Objective Minimal data are available regarding the long-term mortality risk of subclinical atherosclerosis using coronary artery calcium (CAC) scoring among patients with a family history (FH) of coronary artery disease (CAD). The aim of the present analysis was to assess the prognostic utility of CAC scoring among cohorts of young and older patients with and without a FH of CAD.
Methods A total of 9715 consecutive asymptomatic patients, free of known CAD, underwent CAC scoring for cardiovascular risk assessment. The primary end point was all-cause mortality, with a median follow-up of 14.6 years. Unadjusted and risk-factor adjusted Cox proportional hazard modelling was employed. We calculated the area under the curve (AUC) from receiver operating characteristics analysis.

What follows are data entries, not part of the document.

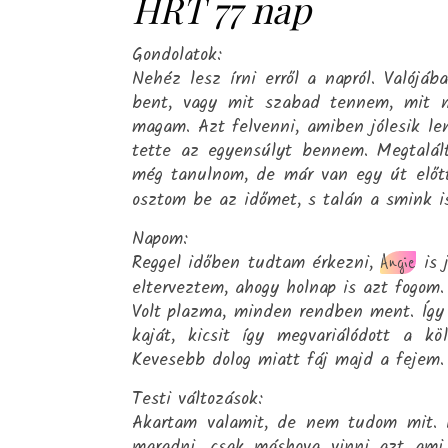
HRT 77 nap
Gondolatok:
Nehéz lesz írni erről a napról. Valójá
bent, vagy mit szabad tennem, mit n
magam. Azt felvenni, amiben jólesik le
tette az egyensúlyt bennem. Megtalált
még tanulnom, de már van egy út előtt
osztom be az időmet, s talán a smink i
Napom:
Reggel időben tudtam érkezni,
is 
Angie
elterveztem, ahogy holnap is azt fogo
Volt plazma, minden rendben ment. Így
kaját, kicsit így megvariálódott a 
Kevesebb dolog miatt fáj majd a fejem
Testi változások:
Akartam valamit, de nem tudom mit. 
maradni, csak máshova vinni azt ami 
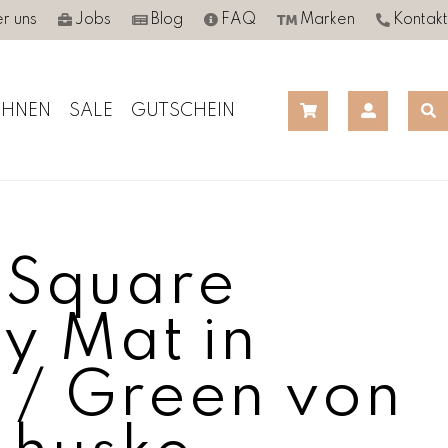
r uns
Jobs
Blog
FAQ
Marken
Kontakt
HNEN
SALE
GUTSCHEIN
 Square
ty Mat in
 / Green von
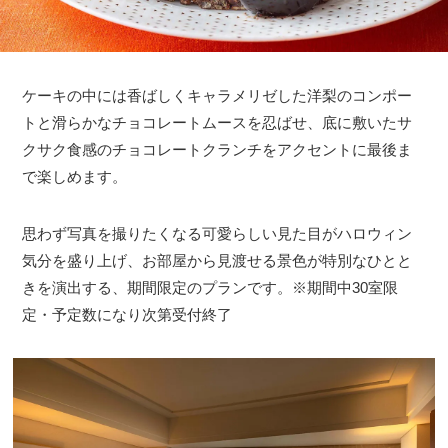
ケーキの中には香ばしくキャラメリゼした洋梨のコンポー
トと滑らかなチョコレートムースを忍ばせ、底に敷いたサ
クサク食感のチョコレートクランチをアクセントに最後ま
で楽しめます。
思わず写真を撮りたくなる可愛らしい見た目がハロウィン
気分を盛り上げ、お部屋から見渡せる景色が特別なひとと
きを演出する、期間限定のプランです。※期間中30室限
定・予定数になり次第受付終了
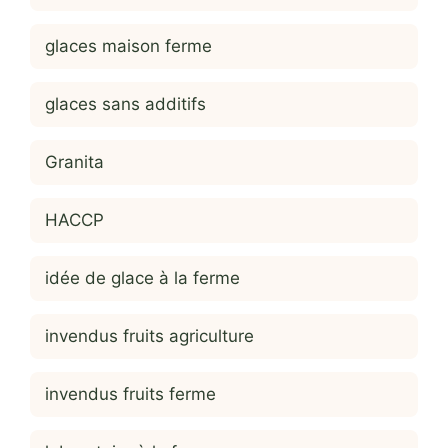
glaces maison ferme
glaces sans additifs
Granita
HACCP
idée de glace à la ferme
invendus fruits agriculture
invendus fruits ferme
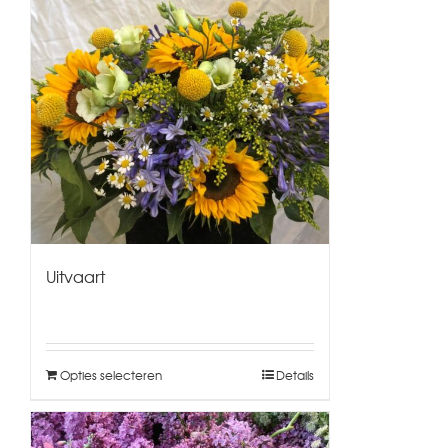
Uitvaart
Opties selecteren
Details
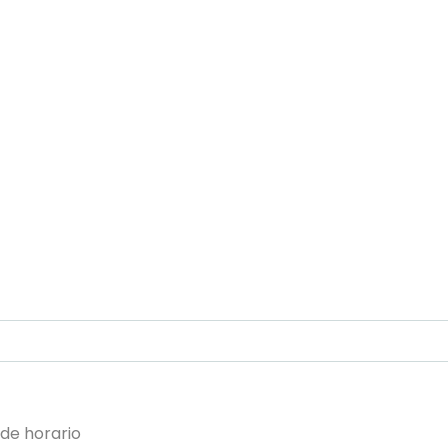
 de horario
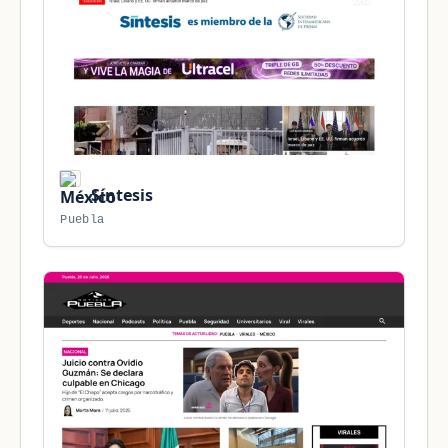
Síntesis
Puebla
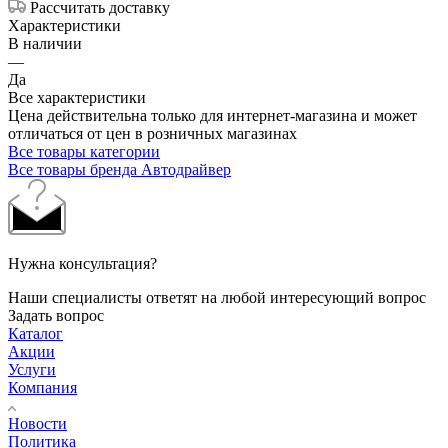
Рассчитать доставку
Характеристики
В наличии
—
Да
Все характеристики
Цена действительна только для интернет-магазина и может
отличаться от цен в розничных магазинах
Все товары категории
Все товары бренда Автодрайвер
Нужна консультация?
Наши специалисты ответят на любой интересующий вопрос
Задать вопрос
Каталог
Акции
Услуги
Компания
Новости
Политика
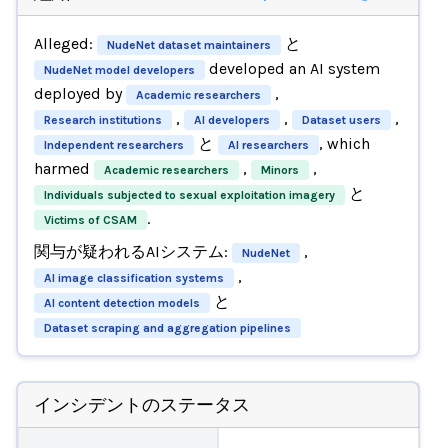
Alleged:
と
NudeNet dataset maintainers
developed an AI system
NudeNet model developers
deployed by
,
Academic researchers
,
,
,
Research institutions
AI developers
Dataset users
と
, which
Independent researchers
AI researchers
harmed
,
,
Academic researchers
Minors
と
Individuals subjected to sexual exploitation imagery
.
Victims of CSAM
関与が疑われるAIシステム:
,
NudeNet
,
AI image classification systems
と
AI content detection models
Dataset scraping and aggregation pipelines
インシデントのステータス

Results 15-year all-cause mortality rates ranged from 4.7% to 25.0% for FH patients and from 5.0% to 38.0% for non-FH patients with CAC scores of 0 to >400 (p<0.0001). Effect modification by age altered the mortality risk of CAC among FH patients. For patients aged >60 years with FH of CAD, there was a significant improvement in the AUC with CAC over CAD risk factors (AUC: 0.539 vs 0.725, p<0.001). No such improvement was observed in FH patients aged <60 years (AUC: 0.636 vs 0.626, p=0.67).
Conclusion CAC effectively stratified mortality risk of patients with and without FH of CAD. However, for younger and lower-risk FH cohorts, CAC screening did not provide additive prognostic information beyond that of the traditional cardiac risk factors.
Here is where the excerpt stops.